JACK Hartington mengamati hasil pukulannya dengan kesal. Sambil berdiri di samping bola, ia menoleh ke titik awal, memukul bola dan mengukur jaraknya. Wajahnya menyiratkan perasaan jengkel dan muak yang dirasakannya. Sambil mendesah ia mengayunkan tongkat golfnya, membuat dua ayunan dahsyat yang memangkas sebatang dandelion dan sejumput rumput. Lalu ia memusatkan perhatian kembali pada bolanya.

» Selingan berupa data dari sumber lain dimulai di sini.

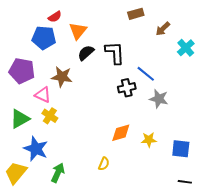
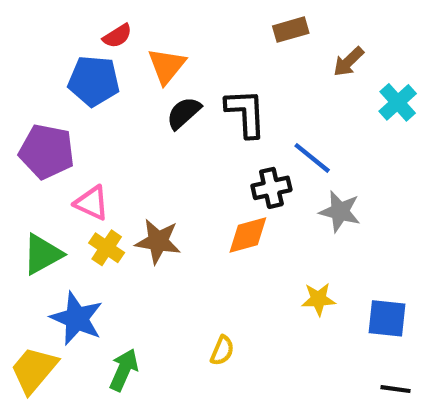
brown star: (62, 77) -> (158, 241), moved
orange diamond: (121, 133) -> (248, 235), moved

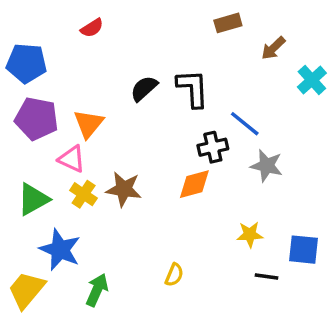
orange triangle: (167, 66) -> (89, 124), moved
blue pentagon: (94, 81) -> (26, 63), moved
black line: (396, 389) -> (267, 276), moved

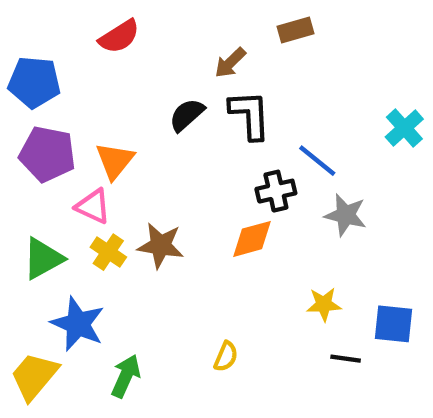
red semicircle: (92, 28) -> (119, 37), size x1.4
brown arrow: (273, 48) -> (230, 63), moved
cyan cross: (312, 80) -> (404, 128), moved

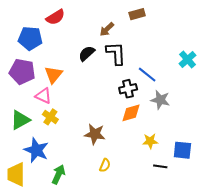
blue pentagon: (34, 82) -> (30, 38), moved
orange diamond: (252, 239) -> (131, 113), moved
brown star: (161, 246) -> (95, 134), moved
yellow trapezoid: (34, 376) -> (16, 174), turned -40

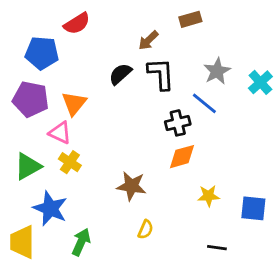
gray star: (160, 100) -> (217, 71), moved, turned 30
black line: (160, 166) -> (217, 248), moved

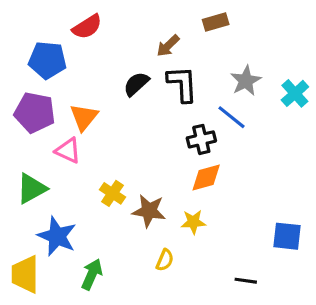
yellow cross: (70, 162) -> (112, 193), moved
yellow star: (209, 196) -> (193, 222), moved

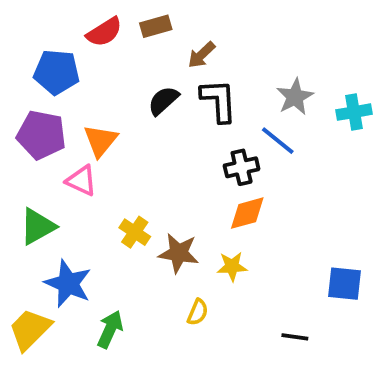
brown rectangle: (216, 22) -> (156, 26), moved
cyan cross: (295, 93) -> (354, 112), turned 32
yellow trapezoid: (25, 274) -> (30, 329), turned 45

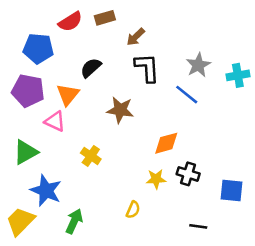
black semicircle: (163, 101) -> (91, 68), moved
black cross: (242, 167) -> (188, 174), moved, turned 30
brown star: (179, 253) -> (120, 110), moved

      Berat rasanya menjadi pria muda berusia dua puluh empat tahun, yang ambisi satu-satunya dalam hidup ini adalah mengurangi handicap-nya dalam permainan golf, tapi juga harus memberikan waktu dan perhatiannya terhadap masalah mencari uang untuk hidup. Lima setengah hari dalam seminggu Jack terkungkung di kantornya, semacam ”kuburan” kayu mahoni di kota. Sabtu siang dan hari Minggu sepenuhnya disediakan untuk golf, dan didorong oleh semangatnya yang menggebu-gebu terhadap olahraga tersebut, ia menyewa kamar di sebuah hotel kecil di dekat lapangan golf Stourton Heath. Ia bangun jam enam pagi setiap hari, supaya bisa berlatih selama satu jam, sebelum mengejar kereta api pukul 08.46 ke kota.
      Satu-satunya masalah dalam jadwalnya ini adalah sepertinya ia tak bisa memukul dengan bagus pada jam sepagi itu. Pukulan-pukulannya selalu ngawur.
      Jack mendesah, memegang tongkat pemukulnya erat-erat, dan mengulangi kata-kata bertuah itu untuk dirinya sendiri, “Lengan kanan ayunkan lepas, dan jangan mengangkat muka.”
      Ia mengayunkan tongkatnya... lalu terhenti kaget saat sebuah jeritan nyaring memecahkan keheningan pagi musim panas itu.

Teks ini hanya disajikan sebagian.